Art across the peninsula
There’s a lot of territory to cover when talking about the Mornington Peninsula, a challenge Front Beach, Back Beach organisers tackled by dividing the 15 artworks into three distinct hubs - Western Port, Foreshore, and Point Nepean.
Across these three hubs, the art in Front Beach, Back Beach is tied together in their shared exploration of the peninsula through site-responsive works - that is, artworks that have been created in response to the history, culture and geography of the site they're located on.
“Each of the projects is really exploring the unique sights and place of the peninsula,” says Lacy.
Just how they do that is up to the creatives – there’s sculpture and installation (turning the peninsula into a sampler of Bondi’s famed Sculpture by the Sea), but also film (including a screening at Dromana’s beloved drive-in) and performance. Artist talks, tours, and workshops are also happening as part of the Front Beach, Back Beach programming.
One artist exploring the history of the peninsula is Lucy Bleach, who’s tackling the once thriving chicory industry, with the brick kilns still standing in some locations. "Lucy's work is responding to that history, but using a very contemporary representation,” says Lacy.

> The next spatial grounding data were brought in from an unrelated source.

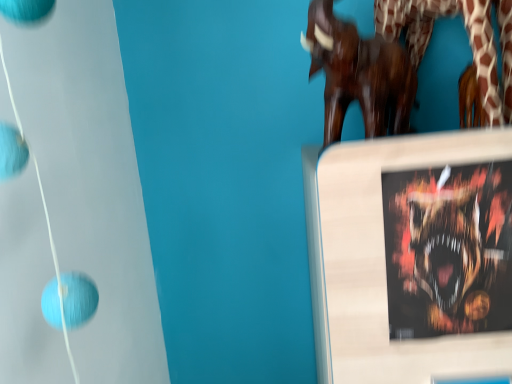 The image size is (512, 384). What are the coordinates of `shiny metallic poster at upper right` in the screenshot? It's located at (448, 249).

Measure the distance between shiny metallic poster at upper right and camera.

62.30 centimeters.

What do you see at coordinates (448, 249) in the screenshot?
I see `shiny metallic poster at upper right` at bounding box center [448, 249].

You are a GUI agent. You are given a task and a screenshot of the screen. Output one action in this format:
    pyautogui.click(x=<x>, y=<y>)
    Task: Click on the wooden sculpture at upper right
    The height and width of the screenshot is (384, 512).
    Given the screenshot: What is the action you would take?
    pyautogui.click(x=359, y=75)

The height and width of the screenshot is (384, 512). What do you see at coordinates (359, 75) in the screenshot? I see `wooden sculpture at upper right` at bounding box center [359, 75].

Where is `shiny metallic poster at upper right`? The width and height of the screenshot is (512, 384). shiny metallic poster at upper right is located at coordinates (448, 249).

Would you say wooden sculpture at upper right is to the left or to the right of shiny metallic poster at upper right in the picture?

wooden sculpture at upper right is positioned on shiny metallic poster at upper right's left side.

Based on the photo, is wooden sculpture at upper right in front of or behind shiny metallic poster at upper right in the image?

Visually, wooden sculpture at upper right is located behind shiny metallic poster at upper right.

Is point (339, 24) positioned behind point (422, 222)?

That is True.

From the image's perspective, which object appears higher, wooden sculpture at upper right or shiny metallic poster at upper right?

wooden sculpture at upper right is shown above in the image.

From a real-world perspective, is wooden sculpture at upper right beneath shiny metallic poster at upper right?

No.

Which of these two, wooden sculpture at upper right or shiny metallic poster at upper right, is wider?

wooden sculpture at upper right is wider.

Who is taller, wooden sculpture at upper right or shiny metallic poster at upper right?

shiny metallic poster at upper right is taller.

Between wooden sculpture at upper right and shiny metallic poster at upper right, which one has smaller size?

Smaller between the two is shiny metallic poster at upper right.

Is wooden sculpture at upper right situated inside shiny metallic poster at upper right or outside?

wooden sculpture at upper right is located beyond the bounds of shiny metallic poster at upper right.

Are wooden sculpture at upper right and shiny metallic poster at upper right beside each other?

wooden sculpture at upper right and shiny metallic poster at upper right are not in contact.

Is shiny metallic poster at upper right at the back of wooden sculpture at upper right?

No.

The image size is (512, 384). I want to click on animal to the right of wooden sculpture at upper right, so click(448, 249).

Considering the positions of objects shiny metallic poster at upper right and wooden sculpture at upper right in the image provided, who is more to the right, shiny metallic poster at upper right or wooden sculpture at upper right?

From the viewer's perspective, shiny metallic poster at upper right appears more on the right side.

Between shiny metallic poster at upper right and wooden sculpture at upper right, which one is positioned in front?

shiny metallic poster at upper right is in front.

Which is behind, point (449, 308) or point (350, 99)?

The point (350, 99) is more distant.

From the image's perspective, which one is positioned lower, shiny metallic poster at upper right or wooden sculpture at upper right?

shiny metallic poster at upper right, from the image's perspective.

From a real-world perspective, is shiny metallic poster at upper right on top of wooden sculpture at upper right?

Incorrect, from a real-world perspective, shiny metallic poster at upper right is lower than wooden sculpture at upper right.

Based on the photo, between shiny metallic poster at upper right and wooden sculpture at upper right, which one has smaller width?

With smaller width is shiny metallic poster at upper right.

Consider the image. Which of these two, shiny metallic poster at upper right or wooden sculpture at upper right, stands shorter?

wooden sculpture at upper right is shorter.

Considering the sizes of objects shiny metallic poster at upper right and wooden sculpture at upper right in the image provided, who is bigger, shiny metallic poster at upper right or wooden sculpture at upper right?

Bigger between the two is wooden sculpture at upper right.

Is shiny metallic poster at upper right not inside wooden sculpture at upper right?

Yes, shiny metallic poster at upper right is located beyond the bounds of wooden sculpture at upper right.

Can you see shiny metallic poster at upper right touching wooden sculpture at upper right?

shiny metallic poster at upper right is not next to wooden sculpture at upper right, and they're not touching.

Is shiny metallic poster at upper right oriented away from wooden sculpture at upper right?

No, shiny metallic poster at upper right's orientation is not away from wooden sculpture at upper right.

What's the angular difference between shiny metallic poster at upper right and wooden sculpture at upper right's facing directions?

5.11 degrees.

Find the location of a particular element. The height and width of the screenshot is (384, 512). animal in front of the wooden sculpture at upper right is located at coordinates (448, 249).

Image resolution: width=512 pixels, height=384 pixels. I want to click on sculpture above the shiny metallic poster at upper right (from the image's perspective), so click(x=359, y=75).

Where is `animal that is under the wooden sculpture at upper right (from a real-world perspective)`? The width and height of the screenshot is (512, 384). animal that is under the wooden sculpture at upper right (from a real-world perspective) is located at coordinates (448, 249). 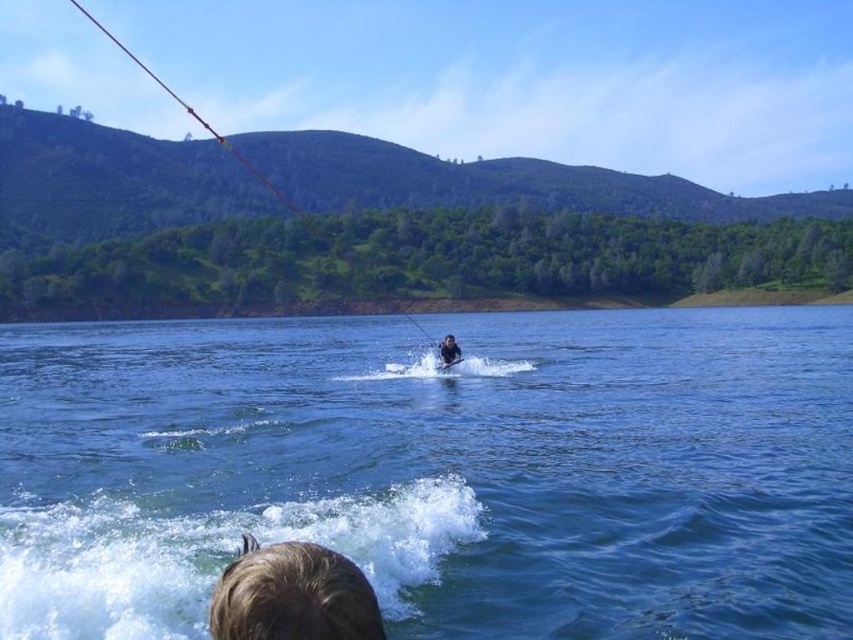 Consider the image. You are a photographer trying to capture the skier and the water spray. Based on the scene, can you tell if the brown hair at lower center is closer to the camera than the blue liquid water at center?

The brown hair at lower center is behind blue liquid water at center, so it is farther from the camera than the blue liquid water at center.

Consider the image. You are a photographer trying to capture the water spray from the skier. You have a camera with a lens that can focus on objects up to 2 meters wide. The blue liquid water at center and brown hair at lower center are in your frame. Which object will the camera focus on better?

“She's making a big ice block, that will melt over November. And within that ice block, there's chicory that she's grown in her vegetable garden, and there's other objects that she's collected from the site.”
Another installation that is set to shake-up one of Mornington’s most grand attractions is Hiromi Hotel: Art Garden by New South Wales-based artist, Hiromi Tango.
Tango is taking over the palatial 19th century grounds of Beleura House and Garden with her signature installations that explore the intersection of art and mental health. Using vivid and colourful soft sculptures created from a variety of materials, Tango draws on her own experiences of anxiety to make you think about art can be therapeutic.
“Hiromi is a fantastic artist... she’s a real rainbow of energy,” says Lacy.
For Hiromi Hotel, Tango created an installation inspired by flowers and made from recycled materials in Beleaura’s vegetable garden, in collaboration with age care residents, students, artists, and local community.
“Basically, we're transforming that whole garden with these multicoloured rainbow sculptures,” Lacy says. “The whole garden will be transformed with this amazing assemblage that covers the glass house, that covers all of the archways.”
It’s a participatory work too, with visitors invited to create their own art and reconnect with their creative juices. “Through November, there will be workshops where visitors and community groups can come in and make little soft sculptures and then add it to the the artwork.”
Artists Vera Möller, Lisa Waup and James Geurts are joining guests at the RACV Cape Schanck Resort for an exclusive lunch. Images: Courtesy the artists
A visual – and literal - feast
It’s not just the visual arts that visitors to Front Beach, Back Beach can enjoy, with the culinary arts also on show. The Art of Lunch is an exclusive, one-day-only lunch happening at RACV Cape Schanck Resort where guests will be treated to an afternoon of food, wine and (of course) art.
Front Beach, Back Beach artists Lisa Waup, Vera Möller, and James Geurts are joining guests for a leisurely long lunch on November 18, where they’ll deep-dive into their creative practice and works for the public art project.
RACV Cape Schanck Resort’s award-winning chefs are curating a three-course menu for the event, with each course drawing inspiration from one of the presenting artists and their Front Beach Back Beach works – each of which creatively respond to the landscape.
“The lunch will be a unique opportunity to meet Vera, Lisa and James and hear from the artists about the inspiration behind their work,” Lacy says.
“The executive chefs at RACV Cape Schanck Resort are preparing a unique locally inspired menu and wine selection, so the Art of Lunch will be an event not to be missed.”
Tickets for the Art of Lunch are $110 per person and includes three courses, beverages and can be booked online.
Front Beach Back Beach is on from November 4 to 27 at various sites across the Mornington Peninsula.